O prefeito do Recife, João Campos (PSB), nomeou no dia 20 de dezembro o advogado Lucas Vieira Silva como procurador do Município, apesar de já existir um candidato único classificado para a vaga reservada a pessoas com deficiência (PcD), o paraibano Markos Vinícius Batista. A decisão causou questionamentos sobre o cumprimento do edital do concurso realizado em 2022.

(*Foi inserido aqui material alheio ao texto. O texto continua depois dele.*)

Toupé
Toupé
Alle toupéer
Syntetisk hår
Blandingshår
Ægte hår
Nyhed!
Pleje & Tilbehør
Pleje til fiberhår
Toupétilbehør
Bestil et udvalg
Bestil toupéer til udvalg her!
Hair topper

Naquele certame, Markos concorreu desde o início na categoria PcD e concluiu todas as etapas como o único aprovado nessa condição. Já Lucas, filho de Maria Nilda Silva – procuradora do Ministério Público de Contas de Pernambuco, órgão vinculado ao Tribunal de Contas do Estado – disputou originalmente pela ampla concorrência e terminou na 63ª posição.

Pedido de mudança três anos depois

Em maio de 2023, quase três anos após o resultado final, Lucas solicitou à Procuradoria-Geral do Município (PGM) a reclassificação para a cota PcD, apresentando laudo médico que atesta Transtorno do Espectro Autista (TEA). O documento foi reconhecido pelo Tribunal Regional do Trabalho.

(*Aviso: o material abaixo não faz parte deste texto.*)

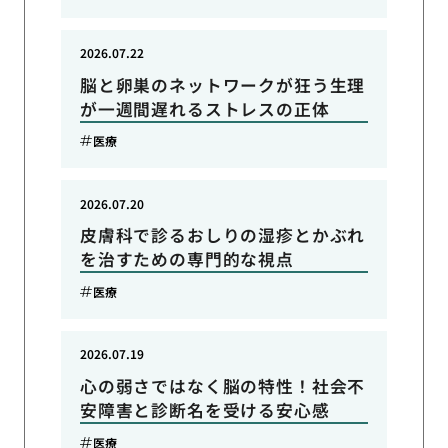
2026.07.22
脳と卵巣のネットワークが狂う生理
が一週間遅れるストレスの正体
医療
2026.07.20
皮膚科で診るおしりの湿疹とかぶれ
を治すための専門的な視点
医療
2026.07.19
心の弱さではなく脳の特性！社会不
安障害と診断名を受ける安心感
医療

O procurador-geral do Município, Pedro Pontes, acatou o pedido e emitiu nova homologação em 19 de dezembro, posicionando Lucas no topo da lista de candidatos com deficiência. No dia seguinte, a portaria de nomeação foi assinada por João Campos e publicada no Diário Oficial.

Posicionamento da prefeitura e contestação jurídica

Em nota enviada ao portal Metrópoles, a Prefeitura do Recife declarou que a reclassificação ocorreu “de forma regular, dentro da vigência do certame e mediante amparo administrativo, conforme previsto nas normas aplicáveis”. O Executivo municipal ainda citou decisão judicial que indeferiu liminar favorável a Markos para sustentar que “não houve privilégio, favorecimento ou irregularidade”.

A advogada do paraibano, Rayssa Gomes, explicou ao portal MaisPB que a liminar foi negada porque o juiz de primeiro grau entendeu haver insuficiência de provas de ambas as partes: “Foi medida de urgência. Não houve citação da Procuradoria nem produção de outras provas. O magistrado decidiu com o que tinha nos autos”.

Após o indeferimento, a defesa interpôs recurso no Tribunal de Justiça de Pernambuco. Por conta do recesso forense, o processo será apreciado a partir de 7 de janeiro por um desembargador designado para analisar pleitos urgentes.

Reação do candidato preterido

Aos 31 anos e naturalmente de Solânea, Paraíba, Markos afirma ter recebido a notícia com “forte sentimento de injustiça”: “A medida, a meu ver, fere princípios como vinculação ao edital, impessoalidade e isonomia”, declarou em carta enviada aos veículos de imprensa.

Enquanto aguarda a decisão do TJ-PE, o paraibano continua impedido de assumir o cargo para o qual foi o único classificado na modalidade PcD, e Lucas Vieira Silva já figura oficialmente no quadro da Procuradoria do Recife.